The KCPAO filed its first hate crime charge of 2021 against a Seattle man accused of calling a Metro driver a racial slur and threatening to shoot her. The charges were filed one day after the US Capitol attack.

Getting The Word Out

People must understand what hate crimes are, according to Bannick, because not a lot of people are aware. “We really want to talk to as many groups of people as possible to get that word out and let people know that if this happens to them that it is something their local government takes very, very seriously and is looking to file a felony charge for.”

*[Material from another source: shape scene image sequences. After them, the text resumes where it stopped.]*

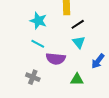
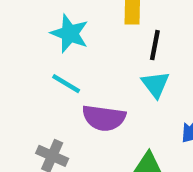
black line: (78, 24) -> (155, 45), turned -48

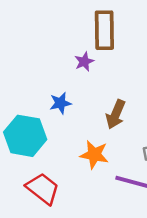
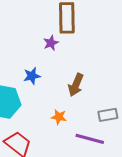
orange star: (94, 155) -> (59, 117), size x0.7

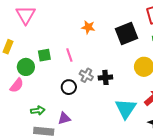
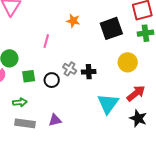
green square: (44, 55) -> (29, 76), moved
pink line: (69, 55) -> (46, 41), moved, turned 32
purple triangle: (64, 118) -> (55, 120), moved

There are low numbers of reported hate crimes for people who are transgender, people who are immigrants, and who are from other racial groups, according to Bannick. “I don’t think that’s because those people are not targeted for hate crimes and never face racial harassment. I think that’s because those types of hate crimes are less likely to be reported.”

Being hate crime co-leads for the KCPAO, one of Bannick and Craft’s main goals is to reach out to more community members and be a valuable resource for law enforcement who want to refer a case as a hate crime.

“This is an area we feel needs special care and special attention, “Bannick said, “We really take pride in doing that.”


Sources:
To write this article the Auburn Examiner utilized King County Prosecuting Attorney’s Office charging documents, King County Prosecuting Attorney’s Office press conference, Auburn Police Department case files, Pew Research, the Southern Poverty Law Center, information from the B-Town Blog, and US Department of Justice charging documents.